Faced with tough decision

[Waltersfam07]

Hello everyone! As some of you may already know our son is 11 months old and is severe to profoundly bilaterally deaf. He currently has bilateraly HAs but recieves little benefit from them therefore they have placed him in the CI program at St. Louis Childrens hospital.
Our feelings:
-Why take the risk of surgery when we feel he is perfect just the way he was given to us.
-We also of course want only the best for him and we feel this includes introducing him to sound as early as possible. His HAs let him hear noises such as a dog barking(still a whisper to him) basically loud environmental noises.
-We are currently taking courses in ASL because we feel no matter what pur decision he will always be deaf and should always sign. We also feel that we want him to embrace what he is so we want him to always take part in deaf events and such. We want him to be excepted in any situation he is faced with.
-He is still very young and just started walking within the last month, a concern we have with CIs is the balance/equilibrium, we don't want to mess with what skills he already has.
-How great are the risks of surgery? We have of course heard horror stories that the implant makes the childs ear itch all the time, infections, multiple surgeries to correct other issues? What has been your experience?
-We ultimately wanted to let him make the decision but have since been imforemed that he would recieves little benefit from waiting I.e. The spoken word might not make sence to him.

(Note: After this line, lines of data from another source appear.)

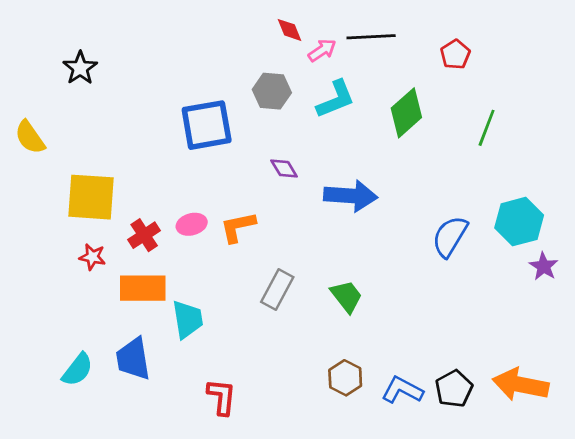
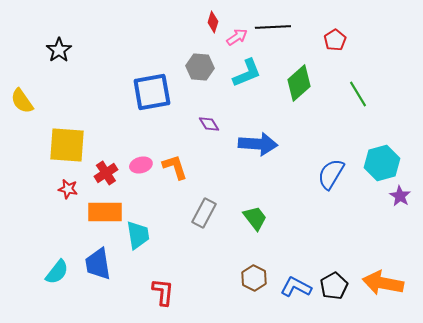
red diamond: (289, 30) -> (213, 22), turned 40
green line: (487, 128) -> (358, 94), turned -52
orange L-shape: (238, 227) -> (175, 167), turned 84

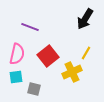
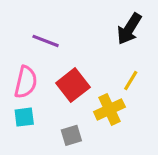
gray square: (34, 89) -> (71, 135), moved, turned -32

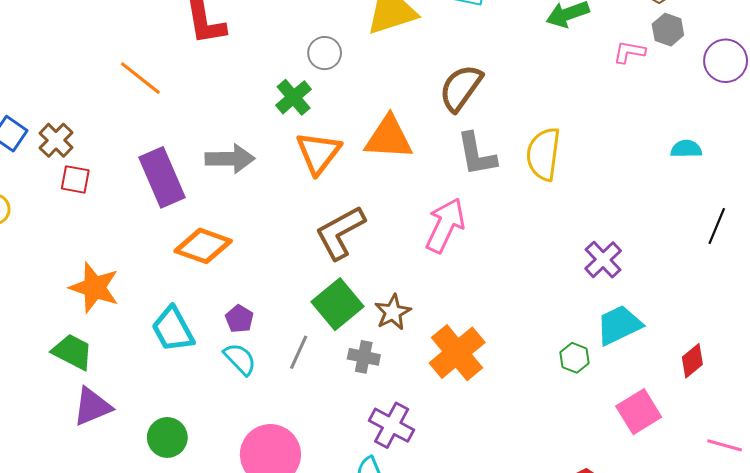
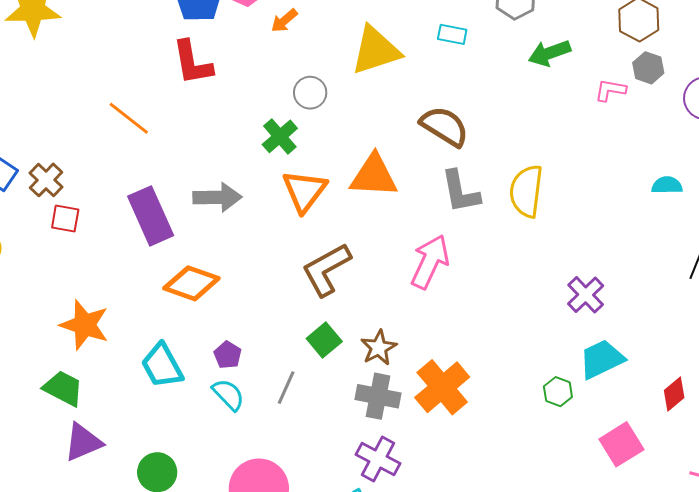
brown semicircle: (461, 88) -> (444, 126), turned 87
green square: (338, 304) -> (324, 340), size x0.7
gray cross: (364, 357) -> (378, 396), moved, size x1.4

These are just a few of our many feelings we are going through right now! I would appreciate any insight! You all have been so generous with my introductory thread, Thank you!

 

[deafgal001]

I don't think CI really mess with balance. I never noticed a balance problem on myself or others.
Benefits and Risks of Cochlear Implants
The risks are very rare.

It's more of a personal choice, and whatever choice you make, it is going to be a journey and you have to be willing to use alot of energy to help your child whatever you can especially reading and writing (and speaking if it is CI/HA route-- but I've heard of deaf having the ability to speak very well with limit hearing).

If you don't like implanting your child young, you can wait til he is 3 or 4 years or whatever age. You must be willing to accept that once he gets a CI, Spoken English will be like his 2nd language (like Spanish learning English). He'll make it just like many kids did who were implanted at that age. Just make sure he have a language at all like ASL so he won't be delay congitively .

 

[posts from hell]

Getting a CI is a heated topic here...

I'll say my piece though. I am severely deaf, which means I am only 85% deaf. I identify myself as culturally Deaf. A lot of my friends have CI's.

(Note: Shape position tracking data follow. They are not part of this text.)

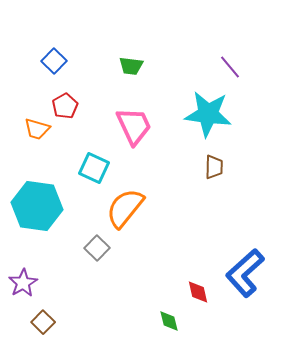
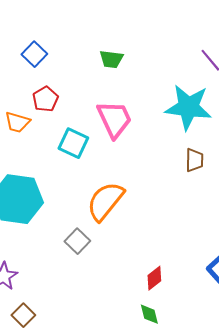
cyan square: (94, 168) -> (73, 143), moved
red diamond: (198, 292) -> (154, 278), moved, turned 65

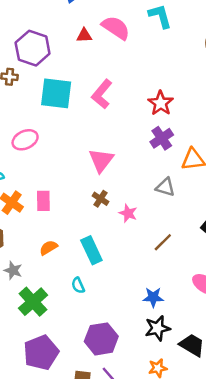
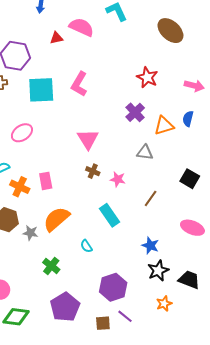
red star: (161, 103) -> (147, 77), moved
orange semicircle: (48, 248) -> (56, 219), size x1.8
cyan rectangle: (91, 250) -> (110, 215), moved
gray star: (13, 270) -> (30, 233), moved
blue star: (153, 297) -> (150, 245), turned 30
green cross: (33, 302) -> (51, 266), size x0.7

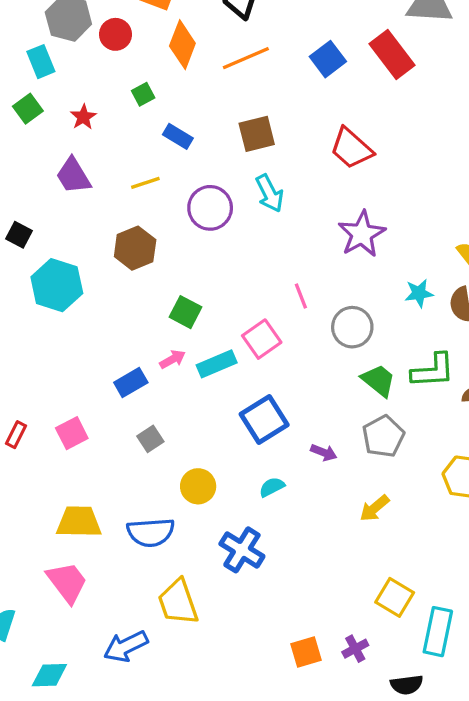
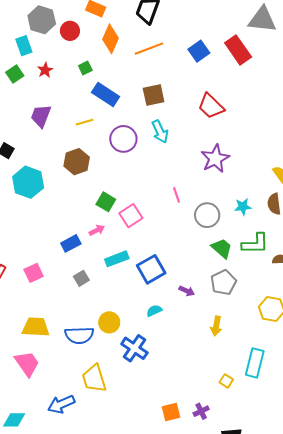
red star: (83, 117) -> (45, 70), moved
blue rectangle: (178, 136) -> (106, 95), size x1.5
purple trapezoid: (73, 176) -> (41, 116), turned 50
cyan star: (419, 293) -> (243, 207), moved
pink square: (262, 339) -> (131, 216), moved
cyan rectangle: (217, 364) -> (117, 259), moved
yellow circle: (198, 486) -> (109, 322), moved
yellow arrow: (374, 508) -> (216, 326), turned -42
yellow square: (395, 597) -> (226, 381), size x0.6
cyan rectangle: (438, 632) -> (255, 363), moved

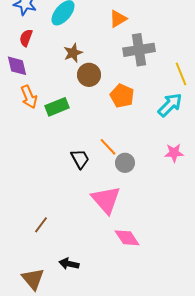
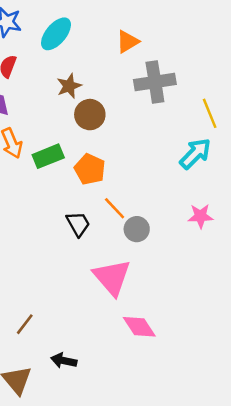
orange pentagon: (122, 96) -> (90, 169), moved
brown line: (41, 225) -> (25, 324), moved

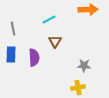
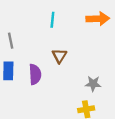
cyan line: (49, 19) -> (52, 20), moved, turned -56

I personally don't think it is necessary, along with a few of my friends who actually have CI's.

I'm grateful you are taking the time to learn ASL, and I 100% strongly encourage you to keep at it. For a deaf child using a visual language is much easier than relying on CI/hearing aids to listen to the spoken language. Many on here will attest to that.

With a CI you can be able to sit through a day of orientation for your job... You can understand whats going on... But.. When you're done with the day - you will wind up very very very exhausted from all the mental labor on both receiving the message aurally and visually (lipreading, etc) if you didn't have an interpreter.

And in regards of "He's perfect as he is"... I feel the same. My daughter is Deaf too. I'll say this much (and i am expecting the other hearing parents to come in here to chastise me) - Are you for cloning, genetic engineering of humans? If not, why try to "fix" him?

 

[GrendelQ]

Appears you are already taking the most important step already: making certain you have communication options and working on language development.

We adopted my daughter at 1YO and found that she was/is profoundly deaf. Early intervention services provided by the state were amazing! We had a signing SLP as our EI representative, even before we had an official diagnosis, medically. A Deaf mentor provided by the state Deaf & HOH Commissions explained our resources (this PDF is an example of the info we were given), including technologies (videophones, alarms, captioning, etc,), family language development (family sign in the home, ASL courses, parent infant programs specific to Deaf/HOH children, playgroups), and preK education (a range of schools with programs for deaf children: from oral and auditory/verbal to TC to bi-bi, as well as mainstream options). We immediately had access to Deaf & HOH clinics at local hospitals and language specialists, which provided us with an understanding of how different paths would lead to different options in terms of language development. We got very lucky, and found placement for her at an ASL language staff daycare within the bi-bi school for the deaf she nows attends as a preK-er, and so she had a jumpstart in learning ASL and interacting with a mix of deaf, HOH, CODA, hearing kids, deaf teenagers volunteering, and deaf and/or ASL-using staff.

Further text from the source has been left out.